Typo: Falco 2.0 in Table 2.

Review #3
Anonymous submitted on 07/Sep/2025
Suggestion:
Reject
Review Comment:

This paper presents an exploration of how open-source LLMs can be integrated into semantic web workflows for entity linking in narrative graphs.
The authors test LLMs in combination with Wikidata SPARQL queries and Wikipedia APIs, in a layered way, showing the incremental contribution of these tools on top of the small LLMs.

The work is rather original as it is the first application of these technologies to narrative graphs. The stepwise refinement shows also the weaknesses of naïve prompting. These informations are not completely new and sort of expected, however, therefore the innovation value is moderate.

About the results obtained, the dataset is limited in size (30 narratives with 330 entities).

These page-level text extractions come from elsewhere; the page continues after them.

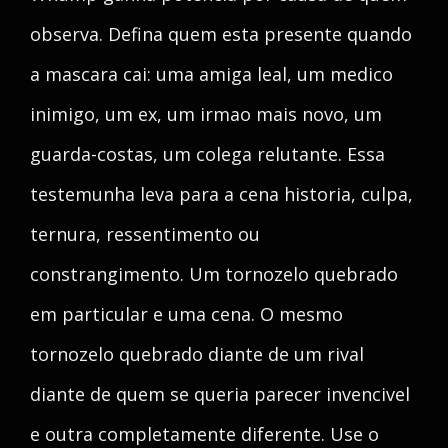
observa. Defina quem esta presente quando
a mascara cai: uma amiga leal, um medico
inimigo, um ex, um irmao mais novo, um
guarda-costas, um colega relutante. Essa
testemunha leva para a cena historia, culpa,
ternura, ressentimento ou
constrangimento. Um tornozelo quebrado
em particular e uma cena. O mesmo
tornozelo quebrado diante de um rival
diante de quem se queria parecer invencivel
e outra completamente diferente. Use o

I understand the justification based on the sample size determination formula to indicate that this subset is sufficient to reproduce the results expected on the larger sample of 454 narratives. However, the provided justification is exclusively statistic. It does not take into account the variability of descriptions in language. Also, despite the indication of three clear groups/types of narratives, it is not said whether the subset of 30 narratives include representants from all groups.

Looking at the results, considering the 0.05 error margin included by this selection, it is clear that in most tables the F1 is not statistically different for the top 3-4 results, limiting the possibility of interpretation of the results. Some results are quite surprising such as 9b models exceeding the performance of larger ones. A graph linking model size and results would have been useful.

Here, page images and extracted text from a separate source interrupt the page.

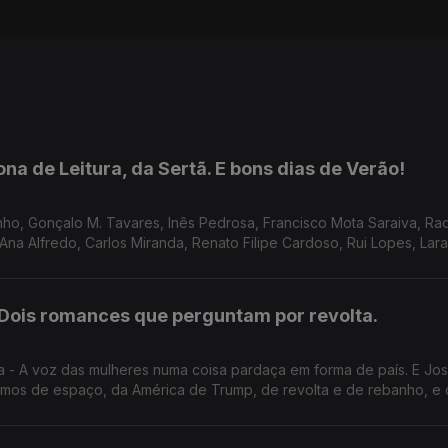
na de Leitura, da Sertã. E bons dias de Verão!
o, Gonçalo M. Tavares, Inês Pedrosa, Francisco Mota Saraiva, Ra
 Ana Alfredo, Carlos Miranda, Renato Filipe Cardoso, Rui Lopes, Lara
: Dois romances que perguntam por revolta.
a - A voz das mulheres numa coisa pardaça em forma de país. E Jo
mos de espaço, da América de Trump, de revolta e de rebanho, e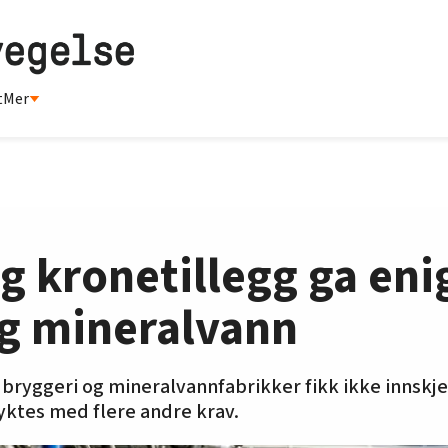
t
Mer
g kronetillegg ga eni
og mineralvann
bryggeri og mineralvannfabrikker fikk ikke innskj
ktes med flere andre krav.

The lack of a comparison with closed models (eg GPT-n) does not allow to appreciate how far are these results from those of larger, commercial models.

The annotation was carried out only by an expert (at least two would be recommended for these tasks).

Note also that the format doesn't seem appropriate to the SWJ style.

In conclusion, given the drawbacks previously listed, it seems that the paper would need a major overhaul with more experiments and dataset re-annotation. It seems too much for a revision, so I'm proposing rejection.